À mi-année 2026, le CAC 40 progresse de 2,70 % sur le seul mois de juin et l'Euro Stoxx 50 de 4,57 %, quand le S&P 500 recule de 1,06 %. La BCE devrait maintenir son taux de dépôt autour de 2,25 %. Le prix du pétrole Brent est retombé proche de ses plus bas de l'année après l'accord de paix signé le 17 juin entre les États-Unis et l'Iran.
Ce que disent les marchés à mi-année
Le premier semestre 2026 a été marqué par une rotation sectorielle notable : après plus d'une décennie de domination des géants technologiques américains, les marchés s'en éloignent progressivement. En juin, les indices européens ont surperformé leurs homologues américains, avec un CAC 40 en hausse de 2,70 % et un Euro Stoxx 50 en hausse de 4,57 %, quand le S&P 500 reculait de 1,06 % sur la même période.
La Banque centrale européenne, après avoir relevé ses taux le 11 juin, devrait selon les anticipations de marché maintenir son taux de dépôt autour de 2,25 % dans les prochains mois. Les rendements des dettes souveraines restent en légère baisse aux États-Unis et en Allemagne, tandis qu'ils progressent légèrement en France, un signal à surveiller sur la perception du risque souverain français.
L'accord de paix signé le 17 juin entre les États-Unis et l'Iran a fait fortement reculer le prix du pétrole Brent, proche de ses plus bas niveaux de l'année. Cette détente sur les prix de l'énergie réduit une partie du risque inflationniste qui pesait sur les anticipations de marché depuis le début de l'année.
Rester investi sans céder à la précipitation
Une bonne performance sur un semestre ne justifie pas à elle seule un désinvestissement. La question à se poser n'est pas de savoir si les marchés vont continuer à monter à court terme, mais si votre allocation reste cohérente avec votre horizon de placement et vos objectifs patrimoniaux.

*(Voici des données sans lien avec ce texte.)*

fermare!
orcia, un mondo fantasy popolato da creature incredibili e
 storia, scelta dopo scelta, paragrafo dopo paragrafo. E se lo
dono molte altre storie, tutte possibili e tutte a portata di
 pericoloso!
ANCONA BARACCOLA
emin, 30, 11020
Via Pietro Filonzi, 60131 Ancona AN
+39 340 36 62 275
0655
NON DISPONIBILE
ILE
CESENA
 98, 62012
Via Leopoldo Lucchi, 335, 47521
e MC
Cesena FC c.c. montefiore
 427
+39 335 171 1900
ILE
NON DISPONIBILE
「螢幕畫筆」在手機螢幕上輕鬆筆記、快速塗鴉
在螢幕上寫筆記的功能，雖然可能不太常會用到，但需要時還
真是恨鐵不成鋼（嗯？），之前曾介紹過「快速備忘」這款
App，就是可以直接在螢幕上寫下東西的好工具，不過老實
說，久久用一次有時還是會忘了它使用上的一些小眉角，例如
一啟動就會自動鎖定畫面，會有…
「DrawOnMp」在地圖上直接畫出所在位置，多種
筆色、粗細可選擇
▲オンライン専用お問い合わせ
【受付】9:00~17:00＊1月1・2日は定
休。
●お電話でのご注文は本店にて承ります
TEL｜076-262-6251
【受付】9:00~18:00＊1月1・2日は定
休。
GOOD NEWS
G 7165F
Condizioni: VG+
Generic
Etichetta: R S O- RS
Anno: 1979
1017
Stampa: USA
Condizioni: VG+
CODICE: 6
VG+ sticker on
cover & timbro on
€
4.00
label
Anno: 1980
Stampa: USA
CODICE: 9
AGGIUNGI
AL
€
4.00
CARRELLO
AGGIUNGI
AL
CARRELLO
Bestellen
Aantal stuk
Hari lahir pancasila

La rotation vers les valeurs européennes et la baisse du prix de l'énergie sont des signaux favorables à moyen terme, mais les tensions géopolitiques et les incertitudes commerciales internationales restent des sources de volatilité. Un accord de paix, même signé, reste soumis à une période de négociation prolongée qui peut faire évoluer les anticipations de marché.
LCP Partners recommande de conserver une allocation diversifiée entre zones géographiques et classes d'actifs, plutôt que d'arbitrer en fonction d'un seul indicateur de marché. Un point d'étape régulier sur votre portefeuille permet de vérifier que le niveau de risque pris reste adapté à votre situation.